Bald white man with a long gray beard and a pit bull in his lap

This is the very best outcome when ChatGPT was used to describe and then to generate the image:

Feeding a ChatGPT-generated description to another image generator often had surprisingly poor results.

Some results were worse.

Two similar bald white men with beards, one growing out of the other

Some results were comically worse.

Bald white man with four arms, no dogs, and the wrong number of fingers

Some results were just plain cursed.

Distorted bald white man with six arms, way too many figures, and a distorted dog

Some results had no apparent connection to the original source image.

a mass of gray wool, some brown wool, and three random, disarticulated hand segments

Even with detailed descriptions and careful prompting, the outputs varied widely. Some retain recognizable elements while others introduce distortion, omission, or substitution. Some diverge dramatically.

These are not accumulated errors.
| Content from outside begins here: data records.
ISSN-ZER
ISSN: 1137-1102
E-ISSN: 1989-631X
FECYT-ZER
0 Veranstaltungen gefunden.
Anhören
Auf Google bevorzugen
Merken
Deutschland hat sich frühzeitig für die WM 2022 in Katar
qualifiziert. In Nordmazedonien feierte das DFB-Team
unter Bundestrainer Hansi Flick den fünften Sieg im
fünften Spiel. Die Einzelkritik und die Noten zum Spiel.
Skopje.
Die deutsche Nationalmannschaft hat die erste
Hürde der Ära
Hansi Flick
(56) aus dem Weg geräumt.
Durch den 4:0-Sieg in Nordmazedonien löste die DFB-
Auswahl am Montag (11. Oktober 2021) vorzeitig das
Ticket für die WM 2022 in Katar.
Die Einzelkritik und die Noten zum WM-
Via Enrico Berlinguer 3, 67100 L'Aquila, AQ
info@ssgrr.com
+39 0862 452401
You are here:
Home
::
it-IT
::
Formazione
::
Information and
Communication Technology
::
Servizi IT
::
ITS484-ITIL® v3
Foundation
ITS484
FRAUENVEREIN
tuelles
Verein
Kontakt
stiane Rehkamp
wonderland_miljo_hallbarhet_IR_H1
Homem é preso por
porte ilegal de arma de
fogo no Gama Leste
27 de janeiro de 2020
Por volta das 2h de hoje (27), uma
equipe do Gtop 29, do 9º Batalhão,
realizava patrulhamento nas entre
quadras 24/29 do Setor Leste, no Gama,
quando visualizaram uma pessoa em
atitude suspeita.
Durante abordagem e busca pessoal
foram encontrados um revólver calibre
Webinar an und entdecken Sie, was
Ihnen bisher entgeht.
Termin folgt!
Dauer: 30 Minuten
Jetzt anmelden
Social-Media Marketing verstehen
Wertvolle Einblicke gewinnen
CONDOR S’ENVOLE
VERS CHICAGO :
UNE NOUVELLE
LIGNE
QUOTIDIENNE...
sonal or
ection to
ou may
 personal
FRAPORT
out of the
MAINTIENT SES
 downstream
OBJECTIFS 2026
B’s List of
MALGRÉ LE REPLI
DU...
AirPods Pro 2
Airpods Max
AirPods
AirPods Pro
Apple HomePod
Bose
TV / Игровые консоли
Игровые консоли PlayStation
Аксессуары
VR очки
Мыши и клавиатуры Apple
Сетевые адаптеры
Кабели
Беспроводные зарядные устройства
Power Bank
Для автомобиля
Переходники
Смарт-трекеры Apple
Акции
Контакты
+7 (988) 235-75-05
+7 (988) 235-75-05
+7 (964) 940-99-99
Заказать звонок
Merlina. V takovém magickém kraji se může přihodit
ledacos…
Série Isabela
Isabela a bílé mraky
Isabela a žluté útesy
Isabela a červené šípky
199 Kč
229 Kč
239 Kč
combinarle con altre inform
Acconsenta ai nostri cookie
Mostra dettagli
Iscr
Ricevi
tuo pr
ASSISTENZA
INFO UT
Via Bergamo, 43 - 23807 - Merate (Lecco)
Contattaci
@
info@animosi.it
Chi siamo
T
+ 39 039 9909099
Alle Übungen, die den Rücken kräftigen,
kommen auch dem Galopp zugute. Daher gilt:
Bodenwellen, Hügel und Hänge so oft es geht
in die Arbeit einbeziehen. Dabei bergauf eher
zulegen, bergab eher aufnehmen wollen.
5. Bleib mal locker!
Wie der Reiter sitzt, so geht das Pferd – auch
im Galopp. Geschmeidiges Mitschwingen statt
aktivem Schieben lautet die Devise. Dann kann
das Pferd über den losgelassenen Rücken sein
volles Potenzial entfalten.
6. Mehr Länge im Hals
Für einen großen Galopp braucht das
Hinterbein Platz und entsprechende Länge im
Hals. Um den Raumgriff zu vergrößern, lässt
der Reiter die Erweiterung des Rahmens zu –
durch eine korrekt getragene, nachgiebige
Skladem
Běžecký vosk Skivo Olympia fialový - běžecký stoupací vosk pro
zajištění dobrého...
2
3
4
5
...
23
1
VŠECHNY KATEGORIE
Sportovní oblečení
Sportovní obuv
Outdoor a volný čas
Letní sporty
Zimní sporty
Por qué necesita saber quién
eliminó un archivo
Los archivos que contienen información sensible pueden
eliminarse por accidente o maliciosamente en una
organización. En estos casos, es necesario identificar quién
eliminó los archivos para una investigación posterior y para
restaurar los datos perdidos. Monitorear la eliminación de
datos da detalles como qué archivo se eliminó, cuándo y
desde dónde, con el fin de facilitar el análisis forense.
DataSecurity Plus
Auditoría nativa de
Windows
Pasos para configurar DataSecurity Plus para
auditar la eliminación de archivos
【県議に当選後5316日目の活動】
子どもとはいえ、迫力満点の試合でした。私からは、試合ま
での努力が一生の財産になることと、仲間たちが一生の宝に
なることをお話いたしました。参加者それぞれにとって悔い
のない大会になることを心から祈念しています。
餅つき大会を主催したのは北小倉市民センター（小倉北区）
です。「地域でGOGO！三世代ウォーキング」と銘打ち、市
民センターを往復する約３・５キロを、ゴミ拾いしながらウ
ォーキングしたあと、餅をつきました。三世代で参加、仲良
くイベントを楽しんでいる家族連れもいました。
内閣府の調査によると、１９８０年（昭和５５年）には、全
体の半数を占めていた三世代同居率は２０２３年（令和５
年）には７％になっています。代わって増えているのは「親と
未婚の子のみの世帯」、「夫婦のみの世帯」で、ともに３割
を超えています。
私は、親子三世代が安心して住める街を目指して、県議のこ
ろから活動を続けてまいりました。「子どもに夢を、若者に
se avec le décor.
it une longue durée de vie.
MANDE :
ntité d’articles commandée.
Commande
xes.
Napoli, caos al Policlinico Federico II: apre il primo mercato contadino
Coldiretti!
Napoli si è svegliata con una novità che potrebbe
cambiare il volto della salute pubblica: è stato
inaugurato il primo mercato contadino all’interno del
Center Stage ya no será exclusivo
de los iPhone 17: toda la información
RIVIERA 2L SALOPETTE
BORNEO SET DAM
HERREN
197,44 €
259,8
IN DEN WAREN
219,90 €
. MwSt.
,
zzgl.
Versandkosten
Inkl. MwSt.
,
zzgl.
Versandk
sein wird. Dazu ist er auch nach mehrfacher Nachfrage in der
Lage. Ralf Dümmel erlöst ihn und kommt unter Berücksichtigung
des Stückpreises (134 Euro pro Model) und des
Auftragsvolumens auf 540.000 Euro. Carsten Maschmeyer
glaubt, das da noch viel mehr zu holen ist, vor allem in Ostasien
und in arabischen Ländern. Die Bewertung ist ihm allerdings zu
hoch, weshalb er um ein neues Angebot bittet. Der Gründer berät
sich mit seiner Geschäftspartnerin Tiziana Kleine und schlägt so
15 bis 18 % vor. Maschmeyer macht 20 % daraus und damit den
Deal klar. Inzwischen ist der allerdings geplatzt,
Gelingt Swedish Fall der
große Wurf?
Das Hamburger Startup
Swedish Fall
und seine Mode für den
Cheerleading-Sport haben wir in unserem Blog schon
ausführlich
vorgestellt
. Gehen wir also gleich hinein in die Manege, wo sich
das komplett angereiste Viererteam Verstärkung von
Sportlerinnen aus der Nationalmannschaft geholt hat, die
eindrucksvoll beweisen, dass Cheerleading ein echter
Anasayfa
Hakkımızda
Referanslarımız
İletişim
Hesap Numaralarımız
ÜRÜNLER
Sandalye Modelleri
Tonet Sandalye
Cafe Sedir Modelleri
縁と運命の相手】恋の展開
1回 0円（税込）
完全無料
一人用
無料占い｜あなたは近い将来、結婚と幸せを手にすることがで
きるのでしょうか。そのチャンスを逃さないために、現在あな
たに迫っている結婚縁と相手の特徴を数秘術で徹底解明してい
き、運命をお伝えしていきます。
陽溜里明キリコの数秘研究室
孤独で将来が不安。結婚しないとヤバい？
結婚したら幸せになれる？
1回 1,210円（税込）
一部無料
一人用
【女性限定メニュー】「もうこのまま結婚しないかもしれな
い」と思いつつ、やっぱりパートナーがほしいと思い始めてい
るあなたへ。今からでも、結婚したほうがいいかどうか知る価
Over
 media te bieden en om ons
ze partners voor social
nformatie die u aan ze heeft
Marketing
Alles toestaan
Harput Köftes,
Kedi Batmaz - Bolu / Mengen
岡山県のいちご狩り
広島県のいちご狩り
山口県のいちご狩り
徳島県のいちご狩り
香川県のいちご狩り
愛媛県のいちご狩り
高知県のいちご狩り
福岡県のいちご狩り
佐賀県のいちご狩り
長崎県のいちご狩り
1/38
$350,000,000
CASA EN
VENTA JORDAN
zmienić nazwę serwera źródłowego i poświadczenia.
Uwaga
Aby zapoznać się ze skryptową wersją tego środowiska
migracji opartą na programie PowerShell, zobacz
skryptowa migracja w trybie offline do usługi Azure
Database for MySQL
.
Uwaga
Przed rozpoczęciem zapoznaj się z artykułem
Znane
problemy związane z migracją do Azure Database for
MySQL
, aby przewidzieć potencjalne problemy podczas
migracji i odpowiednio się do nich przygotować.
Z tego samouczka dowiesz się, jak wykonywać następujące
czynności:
Each is an independent attempt to reconstruct the same intent.

This matters here because derived constraints reduce ambiguity, but they do not eliminate the fundamental indeterminacy of reconstruction.

Knowledge, Discernment, and Action

At this point, the boundary becomes clear.

The process improves structure. It does not determine correctness.

This is where the Knowledge, Discernment, and Action model applies:

Knowledge includes captured decisions, constraints, and outputs. It can be expanded and organized.
Discernment interprets that knowledge. It identifies subtle misalignment. It recognizes when something is plausible but wrong.
Action determines what happens next: accept, revise, reject, or stop.

These cannot be automated away.

A system can produce something that is consistent, compliant, and convincing - and still require a human to determine whether it is correct.

Conclusion: Control, Not Certainty

This process is not definitive and it can definitely be improved. Newer models and better tooling will reduce the probability of error but they will not eliminate it.

It is easy to accept the first convincing result.

That, however, is not a viable approach.

AI can improve efficiency. It does not replace knowledge, discernment, or responsibility.

Shifting Responsibilities

The role of people does not disappear. It shifts.

Less effort is spent on execution while more effort is spent on defining intent, evaluating outcomes, and ensuring alignment with the desired result.

Skills like optimizing loops and memorizing function parameters become less central while understanding systems, interconnections, and the domain knowledge needed to describe a problem move to the forefront.

Just as craftspeople transitioned from one skillset to another as manufacturing processes evolved, so, too, must the skillsets of knowledge-based professionals.

Knowledge, Discernment, and Action remain.